Suppose we have a quantity $y$ whose value depends upon a single variable $x$, and is expressed by an equation defining $y$ as some specific function of $x$. This is represented as:

$y=f(x)$

This relationship can be visualized by drawing a graph of function $y = f (x)$ regarding $y$ and $x$ as Cartesian coordinates, as shown in Figure(a).

curves of the given funtion Consider the point $P$ on the curve $y = f (x)$ whose coordinates are $(x, y)$ and another point $Q$ where coordinates are $(x + Δx, y + Δy)$.
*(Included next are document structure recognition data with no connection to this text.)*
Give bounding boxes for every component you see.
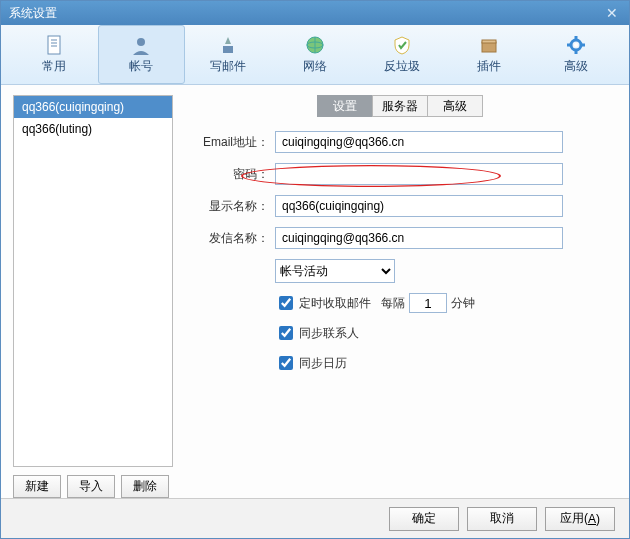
tool-label: 写邮件 [210,58,246,75]
sync-calendar-label: 同步日历 [299,355,347,372]
tool-antispam[interactable]: 反垃圾 [358,25,445,84]
apply-button[interactable]: 应用(A) [545,507,615,531]
user-icon [130,34,152,56]
inkwell-icon [217,34,239,56]
shield-icon [391,34,413,56]
window-title: 系统设置 [9,5,57,22]
password-label: 密码： [187,166,275,183]
tab-settings[interactable]: 设置 [317,95,373,117]
display-name-field[interactable] [275,195,563,217]
list-item[interactable]: qq366(luting) [14,118,172,140]
tab-advanced[interactable]: 高级 [427,95,483,117]
tool-plugins[interactable]: 插件 [445,25,532,84]
main: 设置 服务器 高级 Email地址： 密码： 显示名称： [187,95,617,498]
settings-window: 系统设置 ✕ 常用 帐号 写邮件 网络 [0,0,630,539]
sender-label: 发信名称： [187,230,275,247]
page-icon [43,34,65,56]
interval-checkbox[interactable] [279,296,293,310]
tool-label: 反垃圾 [384,58,420,75]
tool-advanced[interactable]: 高级 [532,25,619,84]
list-item[interactable]: qq366(cuiqingqing) [14,96,172,118]
interval-field[interactable] [409,293,447,313]
email-field[interactable] [275,131,563,153]
globe-icon [304,34,326,56]
tool-label: 帐号 [129,58,153,75]
tool-compose[interactable]: 写邮件 [185,25,272,84]
tool-label: 常用 [42,58,66,75]
sync-contacts-label: 同步联系人 [299,325,359,342]
interval-label: 定时收取邮件 [299,295,371,312]
svg-rect-5 [223,46,233,53]
titlebar: 系统设置 ✕ [1,1,629,25]
password-field[interactable] [275,163,563,185]
tool-network[interactable]: 网络 [272,25,359,84]
footer: 确定 取消 应用(A) [1,498,629,538]
interval-suffix: 分钟 [451,295,475,312]
account-list[interactable]: qq366(cuiqingqing) qq366(luting) [13,95,173,467]
cancel-button[interactable]: 取消 [467,507,537,531]
content: qq366(cuiqingqing) qq366(luting) 新建 导入 删… [13,95,617,498]
svg-rect-10 [482,40,496,43]
tool-label: 网络 [303,58,327,75]
tool-general[interactable]: 常用 [11,25,98,84]
tool-label: 插件 [477,58,501,75]
close-icon[interactable]: ✕ [603,4,621,22]
svg-point-12 [574,43,578,47]
svg-point-4 [137,38,145,46]
sender-name-field[interactable] [275,227,563,249]
tool-account[interactable]: 帐号 [98,25,185,84]
display-label: 显示名称： [187,198,275,215]
interval-prefix: 每隔 [381,295,405,312]
new-button[interactable]: 新建 [13,475,61,498]
account-form: Email地址： 密码： 显示名称： 发信名称： [187,131,617,383]
gear-icon [565,34,587,56]
tab-server[interactable]: 服务器 [372,95,428,117]
tabs: 设置 服务器 高级 [317,95,617,117]
sync-calendar-checkbox[interactable] [279,356,293,370]
import-button[interactable]: 导入 [67,475,115,498]
sidebar-buttons: 新建 导入 删除 [13,475,173,498]
account-status-select[interactable]: 帐号活动 [275,259,395,283]
sync-contacts-checkbox[interactable] [279,326,293,340]
email-label: Email地址： [187,134,275,151]
toolbar: 常用 帐号 写邮件 网络 反垃圾 [1,25,629,85]
delete-button[interactable]: 删除 [121,475,169,498]
tool-label: 高级 [564,58,588,75]
body: qq366(cuiqingqing) qq366(luting) 新建 导入 删… [1,85,629,498]
ok-button[interactable]: 确定 [389,507,459,531]
box-icon [478,34,500,56]
svg-rect-0 [48,36,60,54]
sidebar: qq366(cuiqingqing) qq366(luting) 新建 导入 删… [13,95,173,498]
The slope of the line joining $P$ and $Q$ is given by:

$tanθ = \frac{Δy}{Δx} = \frac{(y + Δy ) − y}{Δx}$

Suppose now that the point $Q$ moves along the curve towards $P$.

In this process, $Δy$ and $Δx$ decrease and approach zero; though their ratio $\frac{Δy}{Δx}$ will not necessarily vanish.

What happens to the line $PQ$ as $Δy→0$, $Δx→0$? You can see that this line becomes a tangent to the curve at point $P$ as shown in Figure(b). This means that $tan θ$ approaches the slope of the tangent at $P$, denoted by $m$:

$m=lim_{Δx→0} \frac{Δy}{Δx} = lim_{Δx→0} \frac{(y+Δy)-y}{Δx}$

The limit of the ratio $Δy/Δx$ as $Δx$ approaches zero is called the derivative of $y$ with respect to $x$ and is written as $dy/dx$.

It represents the slope of the tangent line to the curve $y=f(x)$ at the point $(x, y)$.

Since $y = f (x)$ and $y + Δy = f (x + Δx)$, we can write the definition of the derivative as:

$\frac{dy}{dx}=\frac{d{f(x)}}{dx} = lim_{x→0} [\frac{f(x+Δx)-f(x)}{Δx}]$,

which is the required formula.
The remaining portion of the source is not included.